Ten years ago today I left my work in computer software to step onto the path that brought me into coaching, and teaching, and more recently into writing.
Many people told me at the time how brave I was, to step so fully into the unknown. But none of it felt at all like bravery to me. I was afraid, confused and mostly very lost, stepping away from a familiar world into one with no shape, no certainty, and little sense of direction. What it did feel like was necessity. Though I had few words for it at the time, I had caught on to the way that my life, and the gifts I had to bring, were being strangled and ossified by the working life I was in the midst of living.
During the foggy period of undoing that led to that moment it was my wife who brought me the gift for which I am most grateful. One afternoon, as I was sitting in my attic office, wrestling with my lethargy and disappointment, and trying to complete a software project that was long overdue, she walked in with a cup of tea and said “Do you have any idea how unhappy you are?”. And all my defences, all my well-honed ways of looking ok to everyone, all of my fighting against myself unravelled. Her gift? The courage to see beyond the facade of personality and habit, and to speak to the part of me that was in the most pain and most longing to take wing. And once I was prepared to take that part seriously, to take care of it, nothing could be the same again.
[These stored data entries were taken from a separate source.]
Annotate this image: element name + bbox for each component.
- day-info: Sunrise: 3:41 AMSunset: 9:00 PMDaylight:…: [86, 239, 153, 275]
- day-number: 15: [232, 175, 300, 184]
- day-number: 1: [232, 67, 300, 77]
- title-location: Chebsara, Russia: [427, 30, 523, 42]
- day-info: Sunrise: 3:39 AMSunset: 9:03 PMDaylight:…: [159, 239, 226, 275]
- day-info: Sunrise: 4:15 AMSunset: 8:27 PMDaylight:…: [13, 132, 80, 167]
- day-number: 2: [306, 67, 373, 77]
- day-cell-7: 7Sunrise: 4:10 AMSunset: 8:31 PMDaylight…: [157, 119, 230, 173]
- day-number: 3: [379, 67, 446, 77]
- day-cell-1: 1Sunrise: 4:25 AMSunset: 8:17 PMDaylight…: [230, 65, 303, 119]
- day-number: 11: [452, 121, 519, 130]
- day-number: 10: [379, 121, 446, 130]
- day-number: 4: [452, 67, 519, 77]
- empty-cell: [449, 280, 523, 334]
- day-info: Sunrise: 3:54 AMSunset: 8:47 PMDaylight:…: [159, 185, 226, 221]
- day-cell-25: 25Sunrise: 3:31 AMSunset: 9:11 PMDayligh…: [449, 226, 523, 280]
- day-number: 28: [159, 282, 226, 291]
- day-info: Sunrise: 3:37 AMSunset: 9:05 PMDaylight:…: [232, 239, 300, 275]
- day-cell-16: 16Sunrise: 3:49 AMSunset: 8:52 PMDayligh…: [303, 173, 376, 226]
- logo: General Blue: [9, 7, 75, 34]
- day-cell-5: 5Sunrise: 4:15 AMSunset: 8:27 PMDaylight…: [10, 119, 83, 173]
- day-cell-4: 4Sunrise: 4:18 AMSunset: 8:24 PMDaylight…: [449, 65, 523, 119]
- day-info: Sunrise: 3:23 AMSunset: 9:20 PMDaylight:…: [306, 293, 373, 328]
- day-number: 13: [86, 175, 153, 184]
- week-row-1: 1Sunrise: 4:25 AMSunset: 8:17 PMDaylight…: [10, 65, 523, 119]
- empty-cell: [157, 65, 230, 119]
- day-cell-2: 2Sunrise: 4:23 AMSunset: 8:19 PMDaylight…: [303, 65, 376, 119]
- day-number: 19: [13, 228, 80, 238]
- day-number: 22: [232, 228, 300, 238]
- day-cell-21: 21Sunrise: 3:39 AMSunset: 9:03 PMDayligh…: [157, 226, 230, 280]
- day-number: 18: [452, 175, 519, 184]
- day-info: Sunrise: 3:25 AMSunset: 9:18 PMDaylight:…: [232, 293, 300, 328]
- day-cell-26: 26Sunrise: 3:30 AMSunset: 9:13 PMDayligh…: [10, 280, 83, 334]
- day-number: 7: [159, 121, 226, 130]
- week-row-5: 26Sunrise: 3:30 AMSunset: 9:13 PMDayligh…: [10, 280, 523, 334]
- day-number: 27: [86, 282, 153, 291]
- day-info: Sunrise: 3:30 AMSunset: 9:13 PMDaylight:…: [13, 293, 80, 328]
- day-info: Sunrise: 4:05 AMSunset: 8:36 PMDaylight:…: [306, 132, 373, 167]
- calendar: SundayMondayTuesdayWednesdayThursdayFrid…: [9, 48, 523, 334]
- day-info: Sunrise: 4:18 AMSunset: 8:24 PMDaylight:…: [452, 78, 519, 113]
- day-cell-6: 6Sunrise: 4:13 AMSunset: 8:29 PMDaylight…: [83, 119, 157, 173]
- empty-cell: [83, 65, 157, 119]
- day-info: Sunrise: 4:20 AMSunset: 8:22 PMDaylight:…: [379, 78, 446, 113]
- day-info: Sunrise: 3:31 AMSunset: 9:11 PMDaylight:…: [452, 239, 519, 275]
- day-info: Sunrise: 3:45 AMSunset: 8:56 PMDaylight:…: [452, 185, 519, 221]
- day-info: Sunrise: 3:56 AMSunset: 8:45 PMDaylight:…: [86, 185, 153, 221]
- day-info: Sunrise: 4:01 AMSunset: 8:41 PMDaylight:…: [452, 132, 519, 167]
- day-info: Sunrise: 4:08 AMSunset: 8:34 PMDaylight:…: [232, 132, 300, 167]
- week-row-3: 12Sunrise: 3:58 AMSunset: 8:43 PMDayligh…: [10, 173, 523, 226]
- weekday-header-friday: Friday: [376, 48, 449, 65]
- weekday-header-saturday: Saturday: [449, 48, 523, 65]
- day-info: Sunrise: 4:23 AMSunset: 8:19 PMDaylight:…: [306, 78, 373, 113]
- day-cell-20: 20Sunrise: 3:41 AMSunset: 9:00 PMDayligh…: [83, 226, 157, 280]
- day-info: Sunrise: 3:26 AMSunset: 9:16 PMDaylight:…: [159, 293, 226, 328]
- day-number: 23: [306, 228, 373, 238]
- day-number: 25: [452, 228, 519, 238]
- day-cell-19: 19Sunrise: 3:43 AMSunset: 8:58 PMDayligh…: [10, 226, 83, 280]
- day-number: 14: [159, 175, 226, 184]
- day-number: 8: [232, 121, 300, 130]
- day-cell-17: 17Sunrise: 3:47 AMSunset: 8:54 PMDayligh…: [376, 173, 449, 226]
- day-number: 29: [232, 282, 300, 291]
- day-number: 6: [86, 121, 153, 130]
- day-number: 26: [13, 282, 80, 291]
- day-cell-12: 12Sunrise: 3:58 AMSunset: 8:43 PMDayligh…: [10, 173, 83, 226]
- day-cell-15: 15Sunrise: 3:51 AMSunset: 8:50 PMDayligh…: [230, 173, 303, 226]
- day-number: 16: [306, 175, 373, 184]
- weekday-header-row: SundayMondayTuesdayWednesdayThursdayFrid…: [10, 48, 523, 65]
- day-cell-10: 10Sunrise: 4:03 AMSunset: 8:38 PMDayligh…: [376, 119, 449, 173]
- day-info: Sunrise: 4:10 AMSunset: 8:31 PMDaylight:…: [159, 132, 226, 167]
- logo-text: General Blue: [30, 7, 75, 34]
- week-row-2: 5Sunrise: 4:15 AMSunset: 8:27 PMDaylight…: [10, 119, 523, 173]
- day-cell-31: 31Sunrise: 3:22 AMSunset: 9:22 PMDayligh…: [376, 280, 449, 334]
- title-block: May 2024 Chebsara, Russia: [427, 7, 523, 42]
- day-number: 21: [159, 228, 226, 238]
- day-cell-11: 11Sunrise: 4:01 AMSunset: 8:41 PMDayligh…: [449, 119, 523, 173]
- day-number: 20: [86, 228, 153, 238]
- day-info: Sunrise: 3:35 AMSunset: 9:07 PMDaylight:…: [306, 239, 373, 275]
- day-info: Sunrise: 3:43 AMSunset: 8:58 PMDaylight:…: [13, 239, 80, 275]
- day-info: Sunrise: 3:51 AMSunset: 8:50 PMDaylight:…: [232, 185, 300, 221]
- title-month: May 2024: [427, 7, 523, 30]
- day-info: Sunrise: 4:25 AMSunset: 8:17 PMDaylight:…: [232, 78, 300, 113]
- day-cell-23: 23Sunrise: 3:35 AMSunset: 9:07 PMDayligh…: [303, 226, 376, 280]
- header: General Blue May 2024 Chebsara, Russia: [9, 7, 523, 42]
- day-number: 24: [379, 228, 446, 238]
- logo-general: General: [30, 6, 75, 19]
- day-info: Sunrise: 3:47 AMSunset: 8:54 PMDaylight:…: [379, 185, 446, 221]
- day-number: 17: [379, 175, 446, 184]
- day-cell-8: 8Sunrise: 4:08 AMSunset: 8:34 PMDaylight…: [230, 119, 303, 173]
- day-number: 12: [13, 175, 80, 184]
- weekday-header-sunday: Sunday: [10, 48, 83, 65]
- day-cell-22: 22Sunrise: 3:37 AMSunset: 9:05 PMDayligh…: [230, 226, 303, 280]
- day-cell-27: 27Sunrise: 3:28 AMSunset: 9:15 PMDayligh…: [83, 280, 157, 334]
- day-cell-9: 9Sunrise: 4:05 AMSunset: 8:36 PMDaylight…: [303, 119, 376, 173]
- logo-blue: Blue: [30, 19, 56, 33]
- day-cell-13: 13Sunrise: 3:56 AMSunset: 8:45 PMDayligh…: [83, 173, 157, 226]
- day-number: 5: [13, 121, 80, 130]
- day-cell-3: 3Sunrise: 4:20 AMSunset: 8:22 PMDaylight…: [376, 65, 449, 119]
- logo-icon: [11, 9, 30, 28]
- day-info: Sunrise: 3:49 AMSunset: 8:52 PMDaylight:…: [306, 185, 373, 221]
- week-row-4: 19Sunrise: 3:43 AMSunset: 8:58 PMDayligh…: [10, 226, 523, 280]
Ten years on, and in the midst of a life which calls on that once hidden part ever more deeply, the sense of being lost and of being on a path that leads who-knows-where has not lifted much. But I’m often able to understand it in a new way. To see that allowing myself to respond to life, in all of its messy unknowability, rather than fighting it, opens up huge vistas for contribution and connection. And to see that one of the greatest gifts of all can be to find people with enough love, and enough fierceness, to name the possibilities in my one and only life that I am so brilliant at hiding from myself.